I’m back with another 2017 book review! I decided to go with a classic for my second read of the year and went with the iconic Shirley Jackson’s We Have Always Lived in the Castle. This is my first experience reading any of Jackson’s work, and I was not disappointed! This book also counts as my “J” entry in the Litsy A to Z challenge.

Shirley Jackson is best known as a horror writer, which is why I haven’t read her before. Horror really isn’t my genre, though I have read some of Stephen King’s work (I mean come on, he’s Stephen King!). I really wanted to expand my reading horizons this year so I decided to go with Shirley Jackson’s most famous title. I think this is also being made into a movie this year?

We Have Always Lived in the Castle is narrated by eighteen-year-old Mary Katherine Blackwood or “Merricat” as she is commonly called. Mary Katherine lives in almost complete isolation with her older sister Constance and their ill Uncle Julien. The town has shunned the family since the rest of the Blackwood family (their mother, father, brother and aunt) were poisoned with sugar laced with arsenic. Constance was tried and acquitted for the crime but they have become an urban legend, with songs created by the townspeople to taunt them for the crime. Constance does not leave the house, only Mary Katherine dares to enter town twice a week to buy food.

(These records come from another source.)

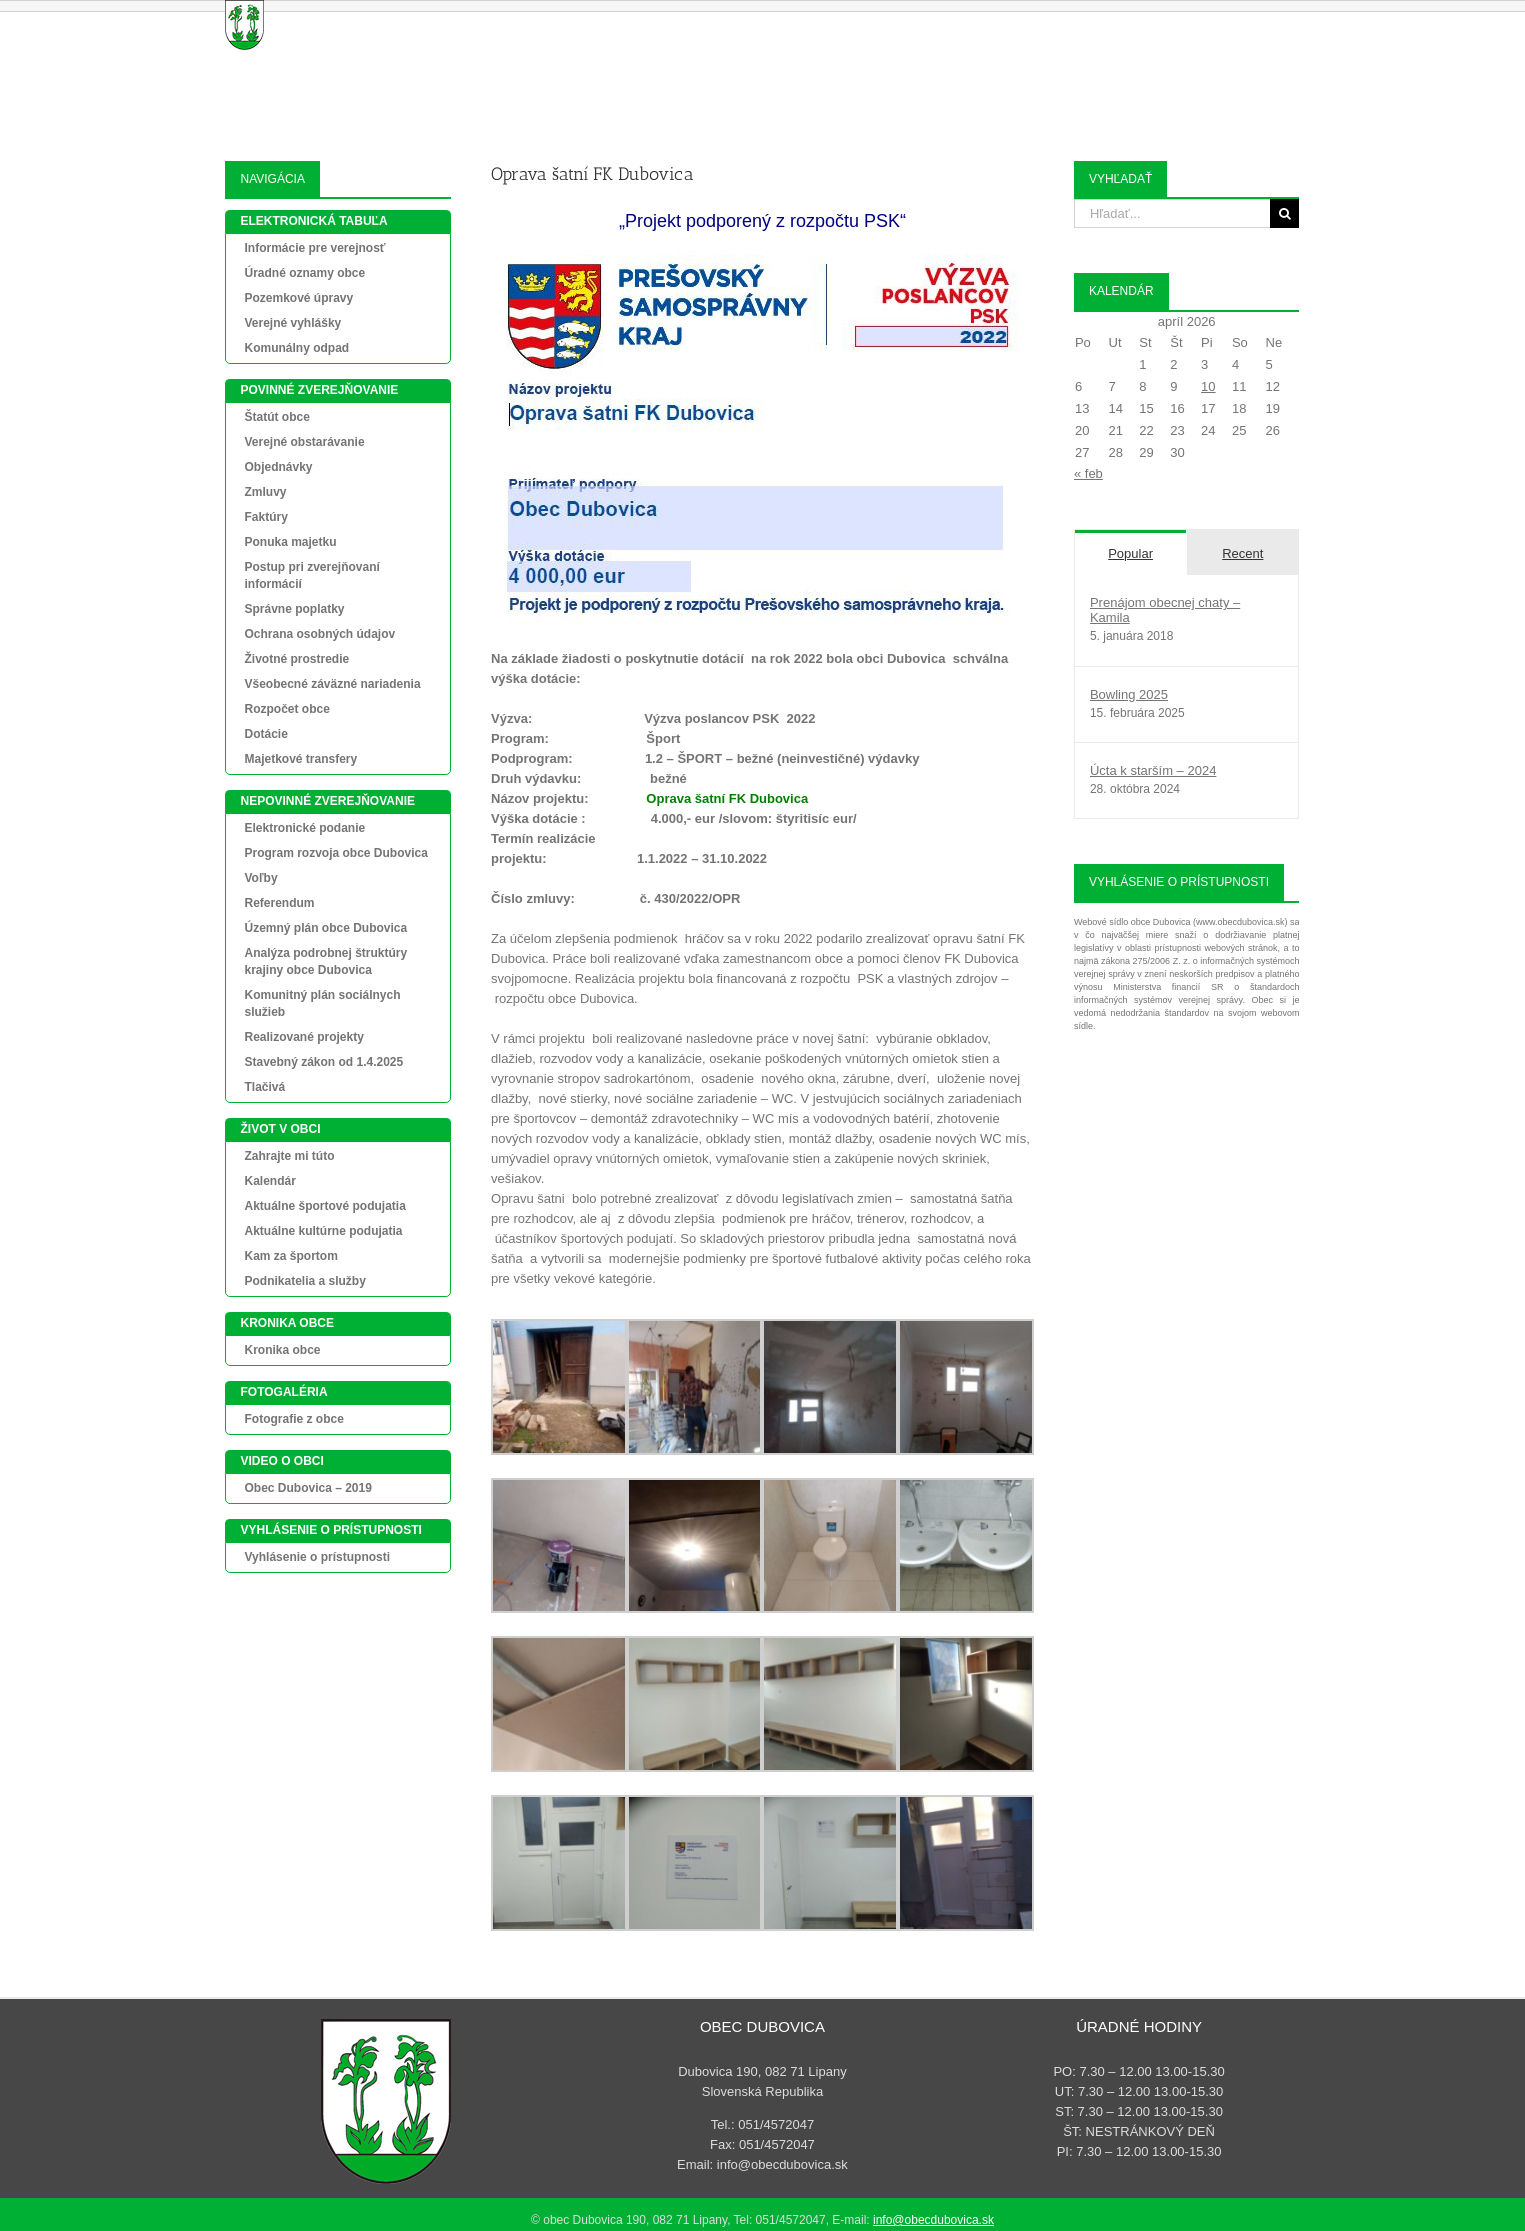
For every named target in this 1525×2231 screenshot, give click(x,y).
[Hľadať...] (1172, 213)
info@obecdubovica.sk (933, 2220)
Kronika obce (282, 1350)
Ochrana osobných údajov (319, 634)
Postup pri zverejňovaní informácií (311, 575)
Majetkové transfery (300, 759)
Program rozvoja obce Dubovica (335, 853)
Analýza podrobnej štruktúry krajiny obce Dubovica (325, 961)
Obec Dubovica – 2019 (307, 1488)
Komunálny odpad (296, 348)
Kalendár (269, 1181)
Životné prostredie (296, 659)
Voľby (260, 878)
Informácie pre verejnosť (314, 248)
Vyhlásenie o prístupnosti (317, 1557)
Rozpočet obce (286, 709)
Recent (1242, 553)
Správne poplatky (294, 609)
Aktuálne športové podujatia (324, 1206)
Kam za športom (290, 1256)
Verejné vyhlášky (292, 323)
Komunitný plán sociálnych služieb (322, 1003)
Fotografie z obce (293, 1419)
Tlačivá (264, 1087)
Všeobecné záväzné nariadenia (332, 684)
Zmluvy (265, 492)
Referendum (279, 903)
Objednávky (278, 467)
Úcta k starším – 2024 (1153, 770)
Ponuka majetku (290, 542)
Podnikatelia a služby (304, 1281)
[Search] (1284, 213)
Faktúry (265, 517)
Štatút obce (276, 417)
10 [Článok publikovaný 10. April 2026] (1208, 386)
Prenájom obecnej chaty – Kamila (1165, 610)
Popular (1130, 553)
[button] (1269, 20)
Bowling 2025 (1129, 694)
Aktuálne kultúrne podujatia (323, 1231)
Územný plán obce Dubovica (325, 928)
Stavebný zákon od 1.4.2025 (323, 1062)
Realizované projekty (303, 1037)
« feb (1088, 473)
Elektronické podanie (304, 828)
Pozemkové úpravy (298, 298)
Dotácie (265, 734)
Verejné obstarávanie (304, 442)
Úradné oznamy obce (304, 273)
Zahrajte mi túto (289, 1156)
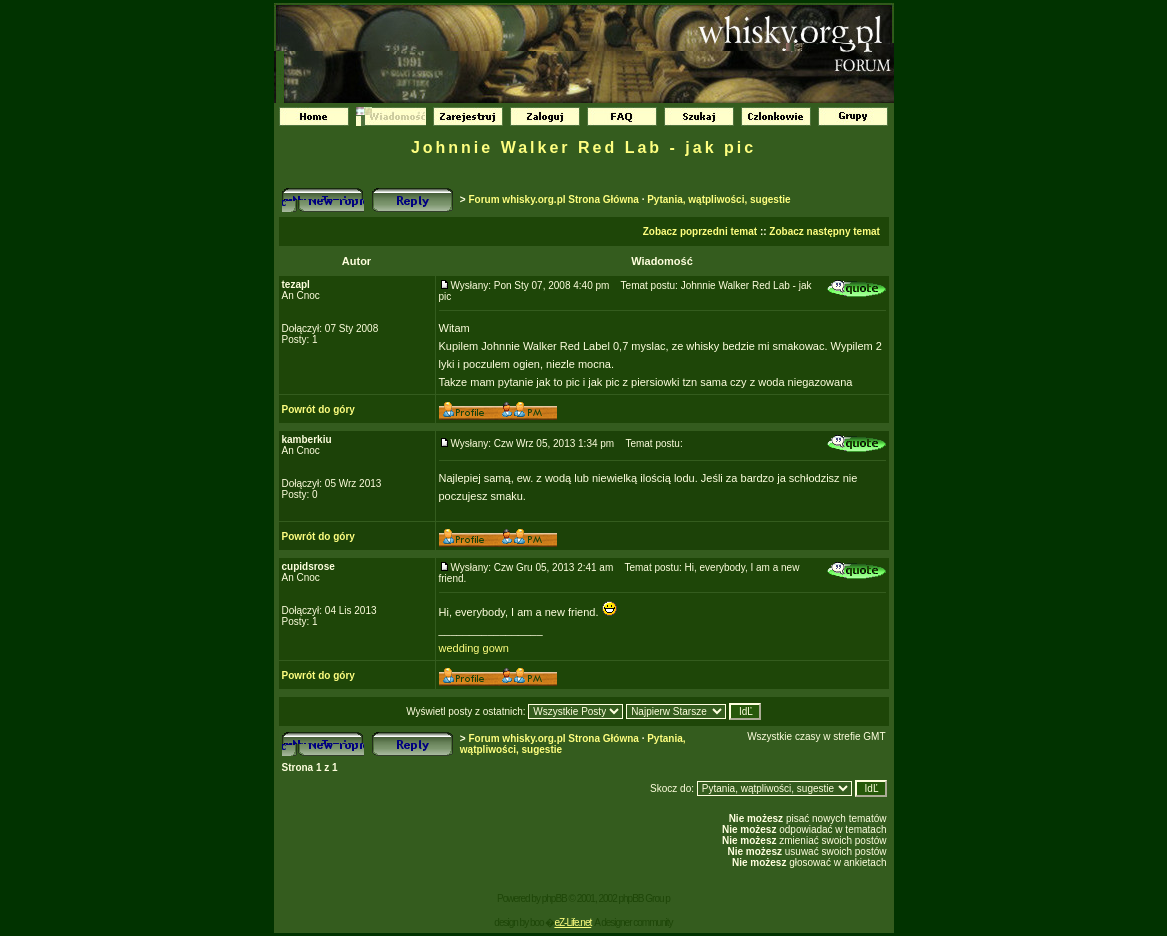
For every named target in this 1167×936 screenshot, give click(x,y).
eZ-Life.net (572, 922)
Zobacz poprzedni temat (700, 231)
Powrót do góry (318, 409)
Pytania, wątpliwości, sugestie (718, 199)
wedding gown (474, 648)
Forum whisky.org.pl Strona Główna (553, 199)
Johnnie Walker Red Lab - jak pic (583, 147)
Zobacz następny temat (824, 231)
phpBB (554, 898)
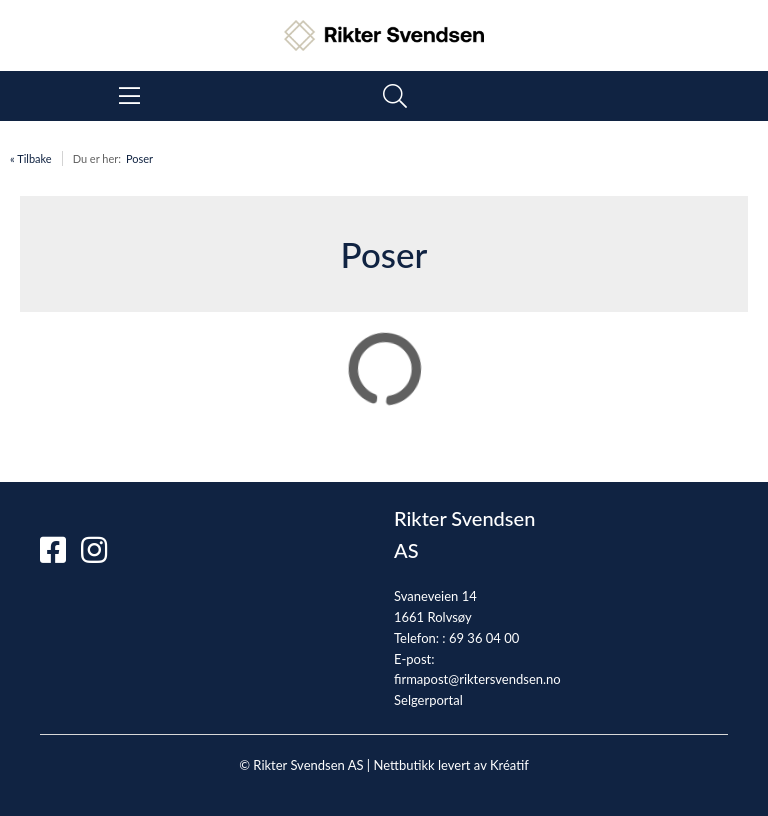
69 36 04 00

Something that really struck me in this novel was how young Mary Katherine and Constance act. Constance often says “Silly Merricat” and seems to ignore anything difficult. Mary Katherine buries things and has several superstitions that she follows to protect her and her sister. She even has a feline sidekick, Jonas, to whom she speaks to like he is human. The three remaining Blackwoods live in their own detached world until their cousin Charles visits.

Charles only wants to take advantage of their money and old family heirlooms but only Mary Katherine sees his true nature. She goes on a mission to stop him, no matter how much damage she causes to succeed.

The prior poisoning looms in the book, but you never get a full explanation on what happened. I understand that this is done intentionally to add an eerie tone and it is successful. But I really wanted to know why they were poisoned and why these two women really didn’t care. But I was terrified of the Blackwood’s at the end of the novel, just like the townspeople. Such an engrossing read.